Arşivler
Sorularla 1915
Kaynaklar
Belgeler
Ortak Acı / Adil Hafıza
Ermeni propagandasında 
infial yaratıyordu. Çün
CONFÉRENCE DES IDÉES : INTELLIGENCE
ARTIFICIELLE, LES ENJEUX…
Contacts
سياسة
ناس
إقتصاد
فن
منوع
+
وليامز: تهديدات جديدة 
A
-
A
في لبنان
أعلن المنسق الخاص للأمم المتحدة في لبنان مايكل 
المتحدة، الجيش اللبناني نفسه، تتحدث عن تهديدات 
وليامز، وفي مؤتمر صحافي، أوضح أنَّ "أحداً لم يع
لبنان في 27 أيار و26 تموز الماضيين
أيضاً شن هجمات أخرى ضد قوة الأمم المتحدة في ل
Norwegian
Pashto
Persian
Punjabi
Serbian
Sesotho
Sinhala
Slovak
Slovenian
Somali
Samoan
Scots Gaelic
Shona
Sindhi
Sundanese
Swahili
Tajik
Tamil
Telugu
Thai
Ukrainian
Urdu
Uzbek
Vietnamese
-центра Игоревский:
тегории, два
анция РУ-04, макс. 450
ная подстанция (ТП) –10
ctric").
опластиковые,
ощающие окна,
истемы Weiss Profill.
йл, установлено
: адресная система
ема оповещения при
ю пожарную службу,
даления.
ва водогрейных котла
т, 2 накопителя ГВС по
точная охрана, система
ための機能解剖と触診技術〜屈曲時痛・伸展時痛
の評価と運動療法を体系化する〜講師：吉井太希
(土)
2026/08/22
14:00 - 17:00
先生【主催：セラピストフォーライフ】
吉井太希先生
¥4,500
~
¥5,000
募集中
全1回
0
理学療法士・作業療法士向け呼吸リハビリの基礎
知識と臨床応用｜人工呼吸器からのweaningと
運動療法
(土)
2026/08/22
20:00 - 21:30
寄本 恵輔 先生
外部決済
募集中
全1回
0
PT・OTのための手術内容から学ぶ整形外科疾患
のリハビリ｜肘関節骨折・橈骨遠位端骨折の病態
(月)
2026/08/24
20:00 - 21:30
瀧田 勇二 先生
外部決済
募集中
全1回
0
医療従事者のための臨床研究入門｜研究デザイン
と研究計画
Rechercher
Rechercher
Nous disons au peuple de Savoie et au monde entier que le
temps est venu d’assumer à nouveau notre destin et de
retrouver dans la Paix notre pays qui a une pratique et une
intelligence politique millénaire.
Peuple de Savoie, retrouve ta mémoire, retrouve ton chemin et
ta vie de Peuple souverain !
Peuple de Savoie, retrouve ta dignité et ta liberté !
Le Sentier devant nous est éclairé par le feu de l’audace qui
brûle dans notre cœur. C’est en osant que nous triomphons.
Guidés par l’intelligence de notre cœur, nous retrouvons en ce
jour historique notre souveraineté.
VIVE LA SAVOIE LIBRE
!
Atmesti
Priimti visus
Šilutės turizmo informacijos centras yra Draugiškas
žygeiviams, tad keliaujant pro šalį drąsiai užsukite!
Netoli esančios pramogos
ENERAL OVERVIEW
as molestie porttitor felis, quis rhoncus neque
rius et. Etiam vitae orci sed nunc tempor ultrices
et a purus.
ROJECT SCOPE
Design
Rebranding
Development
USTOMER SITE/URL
◆ ◆ ◆ ◆ ◆ ◆ ◆
- EXERCISE DESCRIPTION: The expected answer is a word-for-word copy of every line from the one that contains "وليامز، وفي مؤتمر" through the final line of the material.

- ANSWER BOX:
وليامز، وفي مؤتمر صحافي، أوضح أنَّ "أحداً لم يع
لبنان في 27 أيار و26 تموز الماضيين
أيضاً شن هجمات أخرى ضد قوة الأمم المتحدة في ل
Norwegian
Pashto
Persian
Punjabi
Serbian
Sesotho
Sinhala
Slovak
Slovenian
Somali
Samoan
Scots Gaelic
Shona
Sindhi
Sundanese
Swahili
Tajik
Tamil
Telugu
Thai
Ukrainian
Urdu
Uzbek
Vietnamese
-центра Игоревский:
тегории, два
анция РУ-04, макс. 450
ная подстанция (ТП) –10
ctric").
опластиковые,
ощающие окна,
истемы Weiss Profill.
йл, установлено
: адресная система
ема оповещения при
ю пожарную службу,
даления.
ва водогрейных котла
т, 2 накопителя ГВС по
точная охрана, система
ための機能解剖と触診技術〜屈曲時痛・伸展時痛
の評価と運動療法を体系化する〜講師：吉井太希
(土)
2026/08/22
14:00 - 17:00
先生【主催：セラピストフォーライフ】
吉井太希先生
¥4,500
~
¥5,000
募集中
全1回
0
理学療法士・作業療法士向け呼吸リハビリの基礎
知識と臨床応用｜人工呼吸器からのweaningと
運動療法
(土)
2026/08/22
20:00 - 21:30
寄本 恵輔 先生
外部決済
募集中
全1回
0
PT・OTのための手術内容から学ぶ整形外科疾患
のリハビリ｜肘関節骨折・橈骨遠位端骨折の病態
(月)
2026/08/24
20:00 - 21:30
瀧田 勇二 先生
外部決済
募集中
全1回
0
医療従事者のための臨床研究入門｜研究デザイン
と研究計画
Rechercher
Rechercher
Nous disons au peuple de Savoie et au monde entier que le
temps est venu d’assumer à nouveau notre destin et de
retrouver dans la Paix notre pays qui a une pratique et une
intelligence politique millénaire.
Peuple de Savoie, retrouve ta mémoire, retrouve ton chemin et
ta vie de Peuple souverain !
Peuple de Savoie, retrouve ta dignité et ta liberté !
Le Sentier devant nous est éclairé par le feu de l’audace qui
brûle dans notre cœur. C’est en osant que nous triomphons.
Guidés par l’intelligence de notre cœur, nous retrouvons en ce
jour historique notre souveraineté.
VIVE LA SAVOIE LIBRE
!
Atmesti
Priimti visus
Šilutės turizmo informacijos centras yra Draugiškas
žygeiviams, tad keliaujant pro šalį drąsiai užsukite!
Netoli esančios pramogos
ENERAL OVERVIEW
as molestie porttitor felis, quis rhoncus neque
rius et. Etiam vitae orci sed nunc tempor ultrices
et a purus.
ROJECT SCOPE
Design
Rebranding
Development
USTOMER SITE/URL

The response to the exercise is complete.